#### [Task]
Transcribe each entry so that nothing differs from the original.

#### [Records for the task]
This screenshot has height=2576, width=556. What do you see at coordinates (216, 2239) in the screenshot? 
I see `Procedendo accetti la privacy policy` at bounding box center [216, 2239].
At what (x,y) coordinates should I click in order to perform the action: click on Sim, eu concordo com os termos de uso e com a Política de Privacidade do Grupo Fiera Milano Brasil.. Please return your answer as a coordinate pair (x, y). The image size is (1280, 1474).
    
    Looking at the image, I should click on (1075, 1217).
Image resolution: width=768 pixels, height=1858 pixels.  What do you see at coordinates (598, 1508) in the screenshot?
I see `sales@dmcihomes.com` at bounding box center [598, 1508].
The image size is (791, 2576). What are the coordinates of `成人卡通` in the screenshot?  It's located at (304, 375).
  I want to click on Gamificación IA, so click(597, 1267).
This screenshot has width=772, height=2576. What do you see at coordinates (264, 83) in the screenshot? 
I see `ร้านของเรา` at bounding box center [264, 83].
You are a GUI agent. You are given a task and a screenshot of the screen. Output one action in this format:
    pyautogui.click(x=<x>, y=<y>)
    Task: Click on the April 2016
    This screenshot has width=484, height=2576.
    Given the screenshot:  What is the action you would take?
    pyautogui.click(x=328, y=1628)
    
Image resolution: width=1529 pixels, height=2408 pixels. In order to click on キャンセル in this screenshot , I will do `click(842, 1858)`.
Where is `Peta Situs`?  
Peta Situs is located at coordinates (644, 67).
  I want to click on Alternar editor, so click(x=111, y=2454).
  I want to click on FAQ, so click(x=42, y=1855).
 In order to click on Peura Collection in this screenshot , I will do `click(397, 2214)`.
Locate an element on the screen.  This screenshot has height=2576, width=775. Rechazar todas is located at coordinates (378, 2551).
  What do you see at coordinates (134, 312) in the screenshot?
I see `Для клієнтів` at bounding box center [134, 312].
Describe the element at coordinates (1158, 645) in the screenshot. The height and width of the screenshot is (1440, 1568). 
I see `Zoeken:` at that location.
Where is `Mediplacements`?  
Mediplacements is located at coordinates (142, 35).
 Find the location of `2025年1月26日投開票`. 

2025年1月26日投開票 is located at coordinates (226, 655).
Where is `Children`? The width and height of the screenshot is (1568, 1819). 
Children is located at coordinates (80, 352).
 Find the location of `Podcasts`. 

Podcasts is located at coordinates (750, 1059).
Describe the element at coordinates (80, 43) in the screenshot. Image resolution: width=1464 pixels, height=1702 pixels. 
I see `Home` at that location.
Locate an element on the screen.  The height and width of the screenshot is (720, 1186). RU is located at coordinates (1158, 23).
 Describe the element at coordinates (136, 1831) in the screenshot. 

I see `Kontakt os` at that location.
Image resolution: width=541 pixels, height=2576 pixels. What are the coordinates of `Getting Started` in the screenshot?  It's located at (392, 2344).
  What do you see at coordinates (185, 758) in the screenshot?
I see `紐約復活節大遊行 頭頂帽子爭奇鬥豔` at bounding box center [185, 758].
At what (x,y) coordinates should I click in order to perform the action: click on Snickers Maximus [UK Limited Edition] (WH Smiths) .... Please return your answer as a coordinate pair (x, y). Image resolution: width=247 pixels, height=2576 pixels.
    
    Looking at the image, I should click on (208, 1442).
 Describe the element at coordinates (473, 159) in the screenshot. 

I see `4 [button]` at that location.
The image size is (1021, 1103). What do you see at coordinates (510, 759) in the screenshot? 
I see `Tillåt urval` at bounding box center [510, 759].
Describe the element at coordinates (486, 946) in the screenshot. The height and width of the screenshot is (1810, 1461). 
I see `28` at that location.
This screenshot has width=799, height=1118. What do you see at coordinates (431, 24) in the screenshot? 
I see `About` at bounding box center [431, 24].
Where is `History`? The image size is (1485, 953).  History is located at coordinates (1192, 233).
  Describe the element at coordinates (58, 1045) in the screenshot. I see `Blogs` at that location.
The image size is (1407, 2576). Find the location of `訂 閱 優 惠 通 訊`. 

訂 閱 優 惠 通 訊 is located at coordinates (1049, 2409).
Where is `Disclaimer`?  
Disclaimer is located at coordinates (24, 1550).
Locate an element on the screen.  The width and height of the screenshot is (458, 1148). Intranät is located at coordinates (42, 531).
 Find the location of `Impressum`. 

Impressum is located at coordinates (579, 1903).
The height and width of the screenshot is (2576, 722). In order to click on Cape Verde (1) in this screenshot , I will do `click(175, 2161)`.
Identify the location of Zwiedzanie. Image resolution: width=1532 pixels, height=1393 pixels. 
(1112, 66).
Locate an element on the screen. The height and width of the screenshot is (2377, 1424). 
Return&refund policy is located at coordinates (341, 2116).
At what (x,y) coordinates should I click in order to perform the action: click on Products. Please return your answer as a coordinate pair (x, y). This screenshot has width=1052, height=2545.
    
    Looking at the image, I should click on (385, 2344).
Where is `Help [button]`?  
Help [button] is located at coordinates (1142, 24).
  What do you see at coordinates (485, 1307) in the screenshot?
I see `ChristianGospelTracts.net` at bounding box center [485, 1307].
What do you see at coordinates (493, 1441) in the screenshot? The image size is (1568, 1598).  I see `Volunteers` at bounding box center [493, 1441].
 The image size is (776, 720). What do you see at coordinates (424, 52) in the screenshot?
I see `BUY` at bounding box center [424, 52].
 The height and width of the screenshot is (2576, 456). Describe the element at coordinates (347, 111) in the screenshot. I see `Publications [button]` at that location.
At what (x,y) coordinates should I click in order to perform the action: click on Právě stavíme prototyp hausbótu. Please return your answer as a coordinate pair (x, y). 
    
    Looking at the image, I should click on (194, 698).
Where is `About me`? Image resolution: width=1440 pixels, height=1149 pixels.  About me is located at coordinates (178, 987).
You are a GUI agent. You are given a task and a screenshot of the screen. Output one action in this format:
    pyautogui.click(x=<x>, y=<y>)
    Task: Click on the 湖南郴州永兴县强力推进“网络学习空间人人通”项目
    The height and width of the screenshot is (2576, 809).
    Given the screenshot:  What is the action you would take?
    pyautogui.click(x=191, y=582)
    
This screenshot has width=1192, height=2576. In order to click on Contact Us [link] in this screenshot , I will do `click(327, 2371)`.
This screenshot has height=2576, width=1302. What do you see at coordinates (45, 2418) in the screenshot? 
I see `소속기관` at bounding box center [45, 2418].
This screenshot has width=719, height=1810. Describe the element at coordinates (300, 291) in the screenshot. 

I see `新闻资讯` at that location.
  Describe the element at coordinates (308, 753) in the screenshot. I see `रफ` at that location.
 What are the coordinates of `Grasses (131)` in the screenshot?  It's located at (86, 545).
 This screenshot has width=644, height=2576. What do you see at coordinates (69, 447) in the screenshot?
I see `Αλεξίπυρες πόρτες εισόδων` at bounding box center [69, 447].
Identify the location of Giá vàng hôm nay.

#### [Result for this task]
This screenshot has height=2576, width=556. What do you see at coordinates (216, 2239) in the screenshot? 
I see `Procedendo accetti la privacy policy` at bounding box center [216, 2239].
At what (x,y) coordinates should I click in order to perform the action: click on Sim, eu concordo com os termos de uso e com a Política de Privacidade do Grupo Fiera Milano Brasil.. Please return your answer as a coordinate pair (x, y). The image size is (1280, 1474).
    
    Looking at the image, I should click on (1075, 1217).
Image resolution: width=768 pixels, height=1858 pixels.  What do you see at coordinates (598, 1508) in the screenshot?
I see `sales@dmcihomes.com` at bounding box center [598, 1508].
The image size is (791, 2576). What are the coordinates of `成人卡通` in the screenshot?  It's located at (304, 375).
  I want to click on Gamificación IA, so click(597, 1267).
This screenshot has width=772, height=2576. What do you see at coordinates (264, 83) in the screenshot? 
I see `ร้านของเรา` at bounding box center [264, 83].
You are a GUI agent. You are given a task and a screenshot of the screen. Output one action in this format:
    pyautogui.click(x=<x>, y=<y>)
    Task: Click on the April 2016
    This screenshot has width=484, height=2576.
    Given the screenshot:  What is the action you would take?
    pyautogui.click(x=328, y=1628)
    
Image resolution: width=1529 pixels, height=2408 pixels. In order to click on キャンセル in this screenshot , I will do `click(842, 1858)`.
Where is `Peta Situs`?  
Peta Situs is located at coordinates (644, 67).
  I want to click on Alternar editor, so click(x=111, y=2454).
  I want to click on FAQ, so click(x=42, y=1855).
 In order to click on Peura Collection in this screenshot , I will do `click(397, 2214)`.
Locate an element on the screen.  This screenshot has height=2576, width=775. Rechazar todas is located at coordinates (378, 2551).
  What do you see at coordinates (134, 312) in the screenshot?
I see `Для клієнтів` at bounding box center [134, 312].
Describe the element at coordinates (1158, 645) in the screenshot. The height and width of the screenshot is (1440, 1568). 
I see `Zoeken:` at that location.
Where is `Mediplacements`?  
Mediplacements is located at coordinates (142, 35).
 Find the location of `2025年1月26日投開票`. 

2025年1月26日投開票 is located at coordinates (226, 655).
Where is `Children`? The width and height of the screenshot is (1568, 1819). 
Children is located at coordinates (80, 352).
 Find the location of `Podcasts`. 

Podcasts is located at coordinates (750, 1059).
Describe the element at coordinates (80, 43) in the screenshot. Image resolution: width=1464 pixels, height=1702 pixels. 
I see `Home` at that location.
Locate an element on the screen.  The height and width of the screenshot is (720, 1186). RU is located at coordinates (1158, 23).
 Describe the element at coordinates (136, 1831) in the screenshot. 

I see `Kontakt os` at that location.
Image resolution: width=541 pixels, height=2576 pixels. What are the coordinates of `Getting Started` in the screenshot?  It's located at (392, 2344).
  What do you see at coordinates (185, 758) in the screenshot?
I see `紐約復活節大遊行 頭頂帽子爭奇鬥豔` at bounding box center [185, 758].
At what (x,y) coordinates should I click in order to perform the action: click on Snickers Maximus [UK Limited Edition] (WH Smiths) .... Please return your answer as a coordinate pair (x, y). Image resolution: width=247 pixels, height=2576 pixels.
    
    Looking at the image, I should click on (208, 1442).
 Describe the element at coordinates (473, 159) in the screenshot. 

I see `4 [button]` at that location.
The image size is (1021, 1103). What do you see at coordinates (510, 759) in the screenshot? 
I see `Tillåt urval` at bounding box center [510, 759].
Describe the element at coordinates (486, 946) in the screenshot. The height and width of the screenshot is (1810, 1461). 
I see `28` at that location.
This screenshot has width=799, height=1118. What do you see at coordinates (431, 24) in the screenshot? 
I see `About` at bounding box center [431, 24].
Where is `History`? The image size is (1485, 953).  History is located at coordinates (1192, 233).
  Describe the element at coordinates (58, 1045) in the screenshot. I see `Blogs` at that location.
The image size is (1407, 2576). Find the location of `訂 閱 優 惠 通 訊`. 

訂 閱 優 惠 通 訊 is located at coordinates (1049, 2409).
Where is `Disclaimer`?  
Disclaimer is located at coordinates (24, 1550).
Locate an element on the screen.  The width and height of the screenshot is (458, 1148). Intranät is located at coordinates (42, 531).
 Find the location of `Impressum`. 

Impressum is located at coordinates (579, 1903).
The height and width of the screenshot is (2576, 722). In order to click on Cape Verde (1) in this screenshot , I will do `click(175, 2161)`.
Identify the location of Zwiedzanie. Image resolution: width=1532 pixels, height=1393 pixels. 
(1112, 66).
Locate an element on the screen. The height and width of the screenshot is (2377, 1424). 
Return&refund policy is located at coordinates (341, 2116).
At what (x,y) coordinates should I click in order to perform the action: click on Products. Please return your answer as a coordinate pair (x, y). This screenshot has width=1052, height=2545.
    
    Looking at the image, I should click on (385, 2344).
Where is `Help [button]`?  
Help [button] is located at coordinates (1142, 24).
  What do you see at coordinates (485, 1307) in the screenshot?
I see `ChristianGospelTracts.net` at bounding box center [485, 1307].
What do you see at coordinates (493, 1441) in the screenshot? The image size is (1568, 1598).  I see `Volunteers` at bounding box center [493, 1441].
 The image size is (776, 720). What do you see at coordinates (424, 52) in the screenshot?
I see `BUY` at bounding box center [424, 52].
 The height and width of the screenshot is (2576, 456). Describe the element at coordinates (347, 111) in the screenshot. I see `Publications [button]` at that location.
At what (x,y) coordinates should I click in order to perform the action: click on Právě stavíme prototyp hausbótu. Please return your answer as a coordinate pair (x, y). 
    
    Looking at the image, I should click on (194, 698).
Where is `About me`? Image resolution: width=1440 pixels, height=1149 pixels.  About me is located at coordinates (178, 987).
You are a GUI agent. You are given a task and a screenshot of the screen. Output one action in this format:
    pyautogui.click(x=<x>, y=<y>)
    Task: Click on the 湖南郴州永兴县强力推进“网络学习空间人人通”项目
    The height and width of the screenshot is (2576, 809).
    Given the screenshot:  What is the action you would take?
    pyautogui.click(x=191, y=582)
    
This screenshot has width=1192, height=2576. In order to click on Contact Us [link] in this screenshot , I will do `click(327, 2371)`.
This screenshot has height=2576, width=1302. What do you see at coordinates (45, 2418) in the screenshot? 
I see `소속기관` at bounding box center [45, 2418].
This screenshot has width=719, height=1810. Describe the element at coordinates (300, 291) in the screenshot. 

I see `新闻资讯` at that location.
  Describe the element at coordinates (308, 753) in the screenshot. I see `रफ` at that location.
 What are the coordinates of `Grasses (131)` in the screenshot?  It's located at (86, 545).
 This screenshot has width=644, height=2576. What do you see at coordinates (69, 447) in the screenshot?
I see `Αλεξίπυρες πόρτες εισόδων` at bounding box center [69, 447].
Identify the location of Giá vàng hôm nay.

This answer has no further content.